Families tell Raihala and the other choir members they feel the songs bring peace to their dying loved ones.
"For patients who are restless, you can see the patients visibly calm down most of the time. It's been shown to relax breathing, heartbeat."
Raihala said it has happened more than once that a patient died while the Threshold Choir was singing to them.
That certainly is not the aim, or the norm, but volunteers are prepared for any scenario.
Often the patient is past being able to speak, but they are conscious and will start to smile as the singing continues.
In other cases, the patient is awake, alert, and "the things in the songs start a conversation between the patients and their families," said Raihala.
Threshold Choir visits are usually arranged with the family ahead of time. "We sing to our patients in all of our locations," including hospice home-care patients, said Barb Sharek, Hospice external communication coordinator.

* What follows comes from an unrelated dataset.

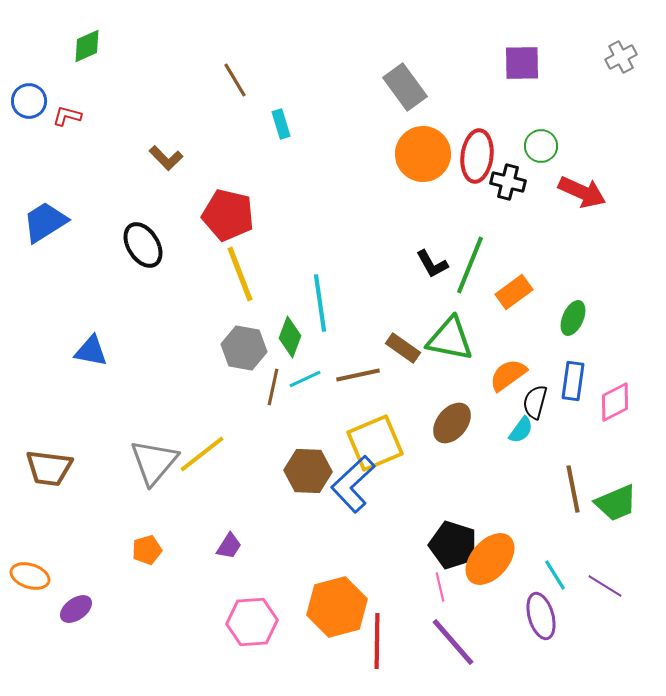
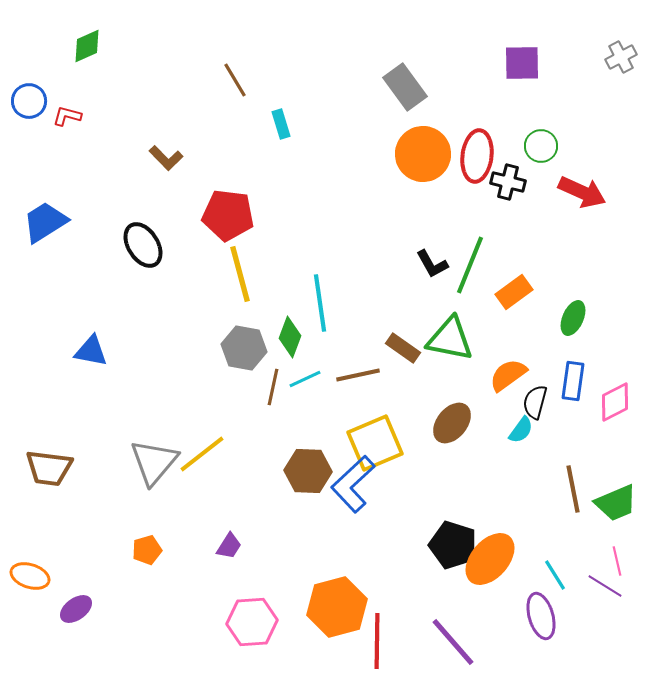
red pentagon at (228, 215): rotated 6 degrees counterclockwise
yellow line at (240, 274): rotated 6 degrees clockwise
pink line at (440, 587): moved 177 px right, 26 px up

But some visits are spontaneous.
"Sometimes, when we're practicing, people walking by will hear us and ask 'Can you come to my Dad's room and sing?'" Raihala said. "Or, if we're singing for one patient, when we leave the room the family of another patient will be outside the door and ask if well go sing for their loved ones."
Experiences such as these have made being a Threshold Choir member one of the most meaningful aspects of Raihala's own Hospice experience.
The 55-year-old mother of two, and grandmother of three, formerly worked at the Perrysburg Hospice center but is currently on the nursing staff at the Toledo facility.
A 1974 graduate of Perrysburg High School, she attended the University of Toledo and obtained her nursing degree from Owens Community College in 1978.
Threshold choir members sing a cappella - no instruments - and the effect has been described as "angelic sounding," said Sharek.
"What makes it different" from any other kind of singing, or even calming music on the radio, "is that you're singing only for that patient, and you're singing with intention," Raihala added. "Often, the families are moved as well."
Sharek noted that the agency "has also been able to persuade our Threshold Choir to sing at our annual memorial service" for patients who have died, which is held each November.